Нордман-Северова говорила: «Вот я родилась в этой местности, но окончательно не могу к ней привыкнуть. У меня здесь на сердце постоянно подушечка». Эта «подушечка» как будто легла и на сердце великого русского художника. И здесь он разменивается на мелочи. В большую, содержательную жизнь художника вплетаются чудачества, еще более увеличивающие противоречия Репина.
Если и раньше он не мирился с условностями обыденной жизни, искал в бытовой стороне чего-то нового, то в Куоккале это стремление, поддерживаемое Нордман-Северовой, переходило в причуды.
Помню первую свою поездку к Репину в Куоккалу.
В этот день, в среду, к нему направлялось целое паломничество знакомых и незнакомых лиц, желающих повидать его на дому в его необыкновенной обстановке. Я ехал с Волковым[12], который перед отъездом угостил меня сытным завтраком.
– У Ильи Ефимовича, – предупреждал Волков, – попадем на сенной суп, так оно, знаешь, наперед надо того… чтобы не было пусто.

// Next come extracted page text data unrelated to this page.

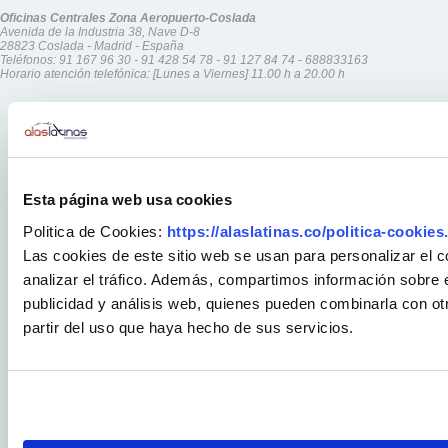
Oficinas Centrales Zona Aeropuerto-Coslada
Avenida de la Industria 38, Nave D-8
28823 Coslada - Madrid - España
Teléfonos:
91 167 96 30
-
91 428 54 78
-
91 127 84 74
-
688833163
Horario atención telefónica: [Lunes a Viernes] 11.00 h a 20.00 h
Esta página web usa cookies
Politica de Cookies:
https://alaslatinas.co/politica-cookies
Las cookies de este sitio web se usan para personalizar el c
analizar el tráfico. Además, compartimos información sobre e
publicidad y análisis web, quienes pueden combinarla con ot
partir del uso que haya hecho de sus servicios.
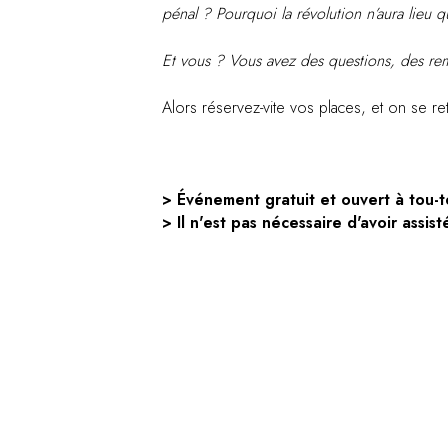
pénal ? Pourquoi la révolution n’aura lieu
Et vous ? Vous avez des questions, des rema
Alors réservez-vite vos places, et on se r
> Événement gratuit et ouvert à tou-t
>
Il n'est pas nécessaire d'avoir assi
Découvrez le podcast "Désenchantées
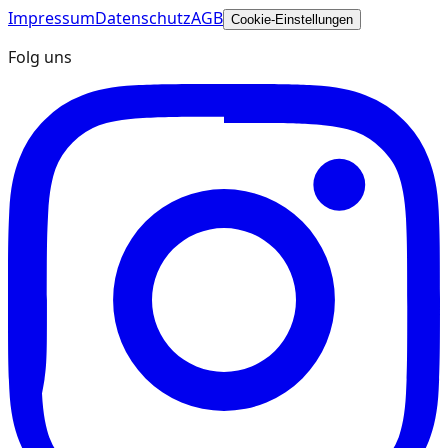
Impressum
Datenschutz
AGB
Cookie-Einstellungen
Folg uns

На станции нас ожидали извозчики и, не спрашивая, куда везти, покатили на санках прямо к «Пенатам», расположенным верстах в двух от станции.
На стене дачи Репина надпись: «Извозчикам платите при отъезде с дачи», и далее: «Самопомощь!» В передней тоже надписи: «Раздевайтесь сами, весело бейте в тамтам, самопомощь».

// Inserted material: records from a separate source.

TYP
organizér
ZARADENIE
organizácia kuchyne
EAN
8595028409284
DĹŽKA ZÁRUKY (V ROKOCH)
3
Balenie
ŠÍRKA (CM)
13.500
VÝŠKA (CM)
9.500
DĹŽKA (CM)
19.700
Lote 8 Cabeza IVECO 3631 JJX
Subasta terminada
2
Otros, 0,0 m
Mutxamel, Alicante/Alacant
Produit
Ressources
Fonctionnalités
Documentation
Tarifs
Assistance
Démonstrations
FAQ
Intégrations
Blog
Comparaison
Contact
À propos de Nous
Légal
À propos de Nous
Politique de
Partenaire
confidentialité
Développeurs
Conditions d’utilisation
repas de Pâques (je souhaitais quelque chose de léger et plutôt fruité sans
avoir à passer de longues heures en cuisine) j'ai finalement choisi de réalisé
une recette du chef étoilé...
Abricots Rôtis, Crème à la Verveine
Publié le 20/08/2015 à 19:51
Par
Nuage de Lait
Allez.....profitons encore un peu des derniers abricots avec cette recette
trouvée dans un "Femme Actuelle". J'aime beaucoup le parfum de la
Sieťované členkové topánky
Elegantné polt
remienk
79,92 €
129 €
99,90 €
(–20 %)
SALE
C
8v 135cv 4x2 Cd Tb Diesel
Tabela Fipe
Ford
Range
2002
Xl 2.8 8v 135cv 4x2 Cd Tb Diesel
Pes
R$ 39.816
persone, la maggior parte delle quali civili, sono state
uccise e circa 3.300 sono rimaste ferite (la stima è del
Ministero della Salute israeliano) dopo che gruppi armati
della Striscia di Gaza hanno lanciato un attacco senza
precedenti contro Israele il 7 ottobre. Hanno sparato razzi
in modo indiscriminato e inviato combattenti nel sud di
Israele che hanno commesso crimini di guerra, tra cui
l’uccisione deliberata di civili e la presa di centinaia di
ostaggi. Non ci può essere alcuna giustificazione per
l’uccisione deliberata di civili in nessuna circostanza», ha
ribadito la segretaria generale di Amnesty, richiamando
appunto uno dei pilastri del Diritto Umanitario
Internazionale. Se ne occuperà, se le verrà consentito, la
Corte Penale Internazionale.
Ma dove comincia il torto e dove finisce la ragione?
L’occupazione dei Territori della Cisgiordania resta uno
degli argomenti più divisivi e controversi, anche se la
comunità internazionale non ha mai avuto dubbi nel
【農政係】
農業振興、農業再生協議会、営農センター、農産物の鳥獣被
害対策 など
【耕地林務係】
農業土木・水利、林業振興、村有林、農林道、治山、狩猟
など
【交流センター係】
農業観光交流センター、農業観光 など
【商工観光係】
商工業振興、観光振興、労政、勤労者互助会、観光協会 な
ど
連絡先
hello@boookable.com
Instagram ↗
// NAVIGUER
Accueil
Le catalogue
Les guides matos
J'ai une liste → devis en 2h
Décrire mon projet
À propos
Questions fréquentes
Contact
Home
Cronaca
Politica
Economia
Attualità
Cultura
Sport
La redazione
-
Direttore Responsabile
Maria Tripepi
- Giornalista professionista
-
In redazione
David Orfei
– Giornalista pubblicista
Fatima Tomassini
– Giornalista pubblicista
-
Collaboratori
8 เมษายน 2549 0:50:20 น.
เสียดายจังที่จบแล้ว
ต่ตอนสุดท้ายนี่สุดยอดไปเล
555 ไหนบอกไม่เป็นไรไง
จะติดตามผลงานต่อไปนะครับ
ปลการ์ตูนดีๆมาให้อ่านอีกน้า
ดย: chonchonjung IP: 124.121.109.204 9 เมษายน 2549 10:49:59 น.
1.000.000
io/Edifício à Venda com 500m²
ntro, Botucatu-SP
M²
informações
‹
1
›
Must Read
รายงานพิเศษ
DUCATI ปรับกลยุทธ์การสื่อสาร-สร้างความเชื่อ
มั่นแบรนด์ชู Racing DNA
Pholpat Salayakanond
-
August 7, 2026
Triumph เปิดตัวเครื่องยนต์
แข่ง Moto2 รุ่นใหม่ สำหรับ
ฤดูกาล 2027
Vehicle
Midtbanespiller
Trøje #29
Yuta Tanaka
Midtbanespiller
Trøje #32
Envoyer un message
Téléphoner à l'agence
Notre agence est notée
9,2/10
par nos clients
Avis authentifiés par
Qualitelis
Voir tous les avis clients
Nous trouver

С первых же шагов хозяин объявлениями предупреждал гостей, чтобы они не рассчитывали на услуги с чьей-либо стороны, а обходились бы сами во всем.
Волков не признавал, как он выражался, церемоний репинских, скинул шубу и вошел, не ударив в висевший тамтам. Не ударил и я, входя за Волковым.
Навстречу вышел хозяин и укорил нас:
– А вы и не ударили!
– Да ну, будет тебе, Илья Ефимович! – волновался Волков.
Расцеловались по-передвижнически. Сейчас же начал гудеть тамтам, подъезжали гости. Репину приходилось часто выходить встречать приезжающих.
В первой, чайной комнате – длинный стол с дорожкой посредине, усыпанный цветами, несмотря на зимнюю пору. Рядом на столике – самовар с чайной посудой и всем, что полагается к чаю. Каждый должен был пить чай и сам убирать за собой посуду. Гости собирались в гостиной или шли в мастерскую, в которую вела лестница таким образом, что сперва надо было подняться как бы на второй этаж, а потом снова спуститься вниз. Не знаю, как это выходило по архитектуре. Здесь происходили знакомства новых лиц, шли общие разговоры, курили. В других комнатах курить не разрешалось, о чем гласили надписи, приглашавшие никотинщиков в мастерскую. Перед обедом Илья Ефимович повел нас гулять по своей дачной усадьбе. Общий вид – характерно финляндский, тоскливый.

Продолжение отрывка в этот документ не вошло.